札幌竹林強化部長 本州での経験を故郷に還元する

意気込みを語る札幌の竹林強化部長(撮影・西塚祐司)

 北海道コンサドーレ札幌は今季から強化部長の職を復活させ、室蘭市出身で前名古屋強化担当の竹林京介氏(42)が就任した。強化面を向上させてJ1定着を目指したいクラブは、前職でリーグ優勝経験のある道産子の手腕に期待を寄せている。竹林強化部長に地元での新たな挑戦について思いを聞いた。

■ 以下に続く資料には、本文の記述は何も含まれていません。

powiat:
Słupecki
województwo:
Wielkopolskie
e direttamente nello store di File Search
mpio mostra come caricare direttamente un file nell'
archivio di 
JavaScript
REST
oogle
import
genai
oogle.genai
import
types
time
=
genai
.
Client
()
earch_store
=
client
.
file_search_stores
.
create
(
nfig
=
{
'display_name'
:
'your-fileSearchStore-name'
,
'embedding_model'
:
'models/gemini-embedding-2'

 6シーズンぶりに強化部長職が復活した。前任の三上大勝GM(46)が13年から現職を務め、不在だった。同GMと鈴木智樹スカウト(32)が中心だった強化部に新戦力として加わる。

 竹林氏 北海道出身ということで野々村(芳和)社長、三上さんとずっと親しくさせてもらっていて、いずれは北海道に帰って来て還元するのもいいんじゃないのと言ってもらっていた。京都で9年スカウトと強化をやって、名古屋ではほとんど強化担当。本州でやってきたことを地元で還元するという思いはめちゃめちゃあります。僕が入って今までと変わらずじゃ、期待に応えたことにならない。

 京都、名古屋での豊富な経験を生かす。

 竹林氏 京都のスカウト時代、年間何試合見たのかってくらい見た。24歳からスカウトをやらせてもらって、当時一番若いスカウトだった。いろいろなところへ行かせてもらった。海外も含めて。他クラブのスカウト、ひと回り以上離れた先輩たちが優しくしてくれた。かわいがってもらいながら選手やサッカーの見方を教わった。外に出る機会が多く、人脈は作らせてもらったので、それをこのチームでうまく活用できたら。その部分も期待してくれてると思うので。

 頂点を知る男だ。名古屋では10年にJ1優勝を経験した。J1定着を目指す札幌は、今季からミハイロ・ペトロビッチ監督(60)が就任し、新たなスタートを切った。そんなチームと古巣を重ねて見ている。

 竹林氏 チームが1つの方向に向かって上り詰めていくのを見てきた。このクラブもすごく同じような雰囲気を感じてる。ミシャさんが来て新しいサッカーを取り入れていくという点では、名古屋にピクシー(ストイコビッチ元監督)が来た時の雰囲気と似ている。ここから強くなっていくなというのは本当に感じている。

 沖縄キャンプでは、毎日選手の練習に熱視線を送る姿があった。

 竹林氏 自分のところの選手を把握しないと外に目を向けられないので。なかなか同行ってないみたいだけど、時間をもらった。ミシャさんのサッカーは賢くなきゃいけないし、走り勝たなきゃいけないというところを含めて、そういう選手の発掘、選手のサポートをうまくできればいい。

 近年、クラブはレベルが高まる東南アジアを開拓し、ベトナム、タイから積極的に選手を獲得し、リーグでも先駆けとなっている。多角的な視点を持つチームの今後の強化方針とは。

 竹林氏 チャナティップはすごくいい選手。先に動いていたのは、素晴らしいこと。それでもまずは北海道内ですね。まずはアカデミーでしょうけど、今まで見てきた関東、関西も。札幌のアカデミーは全国的にもしっかりやれているし、自信を持っていいクラブだと思っている。リスペクトしながら、外に目を向けるやり方がいい。【取材・構成=保坂果那】

 ◆竹林京介(たけばやし・きょうすけ)1975年(昭50)8月25日、室蘭市生まれ。室蘭桜ケ丘小2年から桜ケ丘サッカー少年団でサッカーを始める。室蘭港南中-室蘭大谷高(現北海道大谷室蘭高)-国士舘大。ポジションは主にMF。96年から横浜Fでマネジャー、98年から京都でチーフスカウト兼強化担当、08年から名古屋で強化担当を歴任した。